Market Structure Analysis in Investment Research
Identifying an industry's market structure is one of the first steps in fundamental analysis. The diagram framework translates directly into questions analysts ask every earnings cycle.
Two Key Metrics from Market Structure Theory
Herfindahl-Hirschman Index (HHI)
The DOJ defines HHI as the sum of squared market shares across all firms in an industry:
- HHI below 1,000: Unconcentrated (closer to perfect competition)
- HHI between 1,000 and 1,800: Moderately concentrated
- HHI above 1,800: Highly concentrated (oligopoly/monopoly territory)

The DOJ uses HHI in merger reviews — transactions in highly concentrated markets that increase HHI by more than 100 points are presumed likely to enhance market power.
Price-Cost Margins
A firm's price-cost margin is a direct proxy for market power. Nevo's 2001 Econometrica study of the ready-to-eat cereal industry demonstrated how product differentiation and multi-product firm behavior explain observed margins — exactly the monopolistic competition and oligopoly dynamics the diagrams predict.
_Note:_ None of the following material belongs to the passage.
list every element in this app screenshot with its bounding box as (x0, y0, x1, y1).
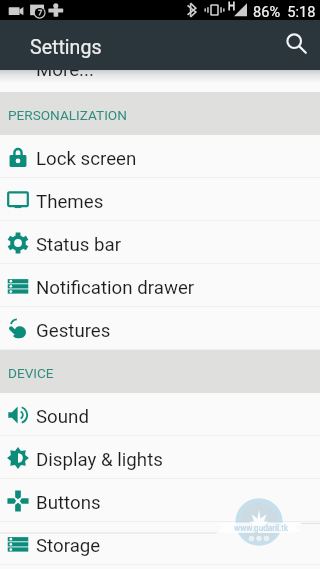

Moats, Market Power, and Pricing Power
Morningstar defines an economic moat as a durable competitive advantage allowing excess returns on capital over a long period. CFA Institute frames it as market power: the ability to price above marginal cost without losing customers to rivals.
Both concepts map directly back to the diagrams:
- Wide moat / high market power = oligopoly or monopoly structure, barriers to entry, persistent supernormal profit rectangle
- Narrow or no moat = monopolistic competition or near-perfect competition, tangency condition erodes margins over time
For financial advisers explaining why some sectors command valuation premiums while others trade at thin multiples, the market structure framework provides the underlying logic. Communicating that logic to clients, though, requires visuals that are ready when the conversation is. Scatterplot gives wealth managers daily-updated economic and market charts, fully branded, so advisers can bring these structural concepts into client meetings without rebuilding decks from scratch.
Frequently Asked Questions
What is market structure in economics?
Market structure describes how an industry is organized based on the number of firms, product differentiation, barriers to entry, and concentration. It is distinct from trading market structure, which refers to price trends, order flow, and execution mechanics — an entirely different concept used in finance.
What are the 4 types of market structures in economics?
Perfect competition (many firms, identical products, price takers), monopolistic competition (many firms, differentiated products, limited pricing power), oligopoly (few dominant firms, high barriers, mutual interdependence), and monopoly (single firm, maximum pricing power, persistent barriers to entry).
What are the 5 main markets?
The four standard structures plus contestable markets as the fifth. In a contestable market, even a concentrated industry faces competitive discipline because entry and exit costs are low — meaning the threat of new entrants constrains pricing, regardless of how many firms currently operate.
What is the difference between oligopoly and monopolistic competition?
Monopolistic competition has many firms, easy entry and exit, and only normal profit in the long run. Oligopoly has a few dominant firms, high barriers, and supernormal profits that persist — the long-run diagrams look fundamentally different, with oligopoly showing no tangency condition and a durable profit rectangle.
How do market structure diagrams show profit maximization?
All four diagrams use MR = MC to identify the profit-maximizing output level, with price read off the demand curve above that point. The shaded rectangle between the AR and AC curves at that output then reveals the result: supernormal profit when AR exceeds AC, or a loss when AR falls below it.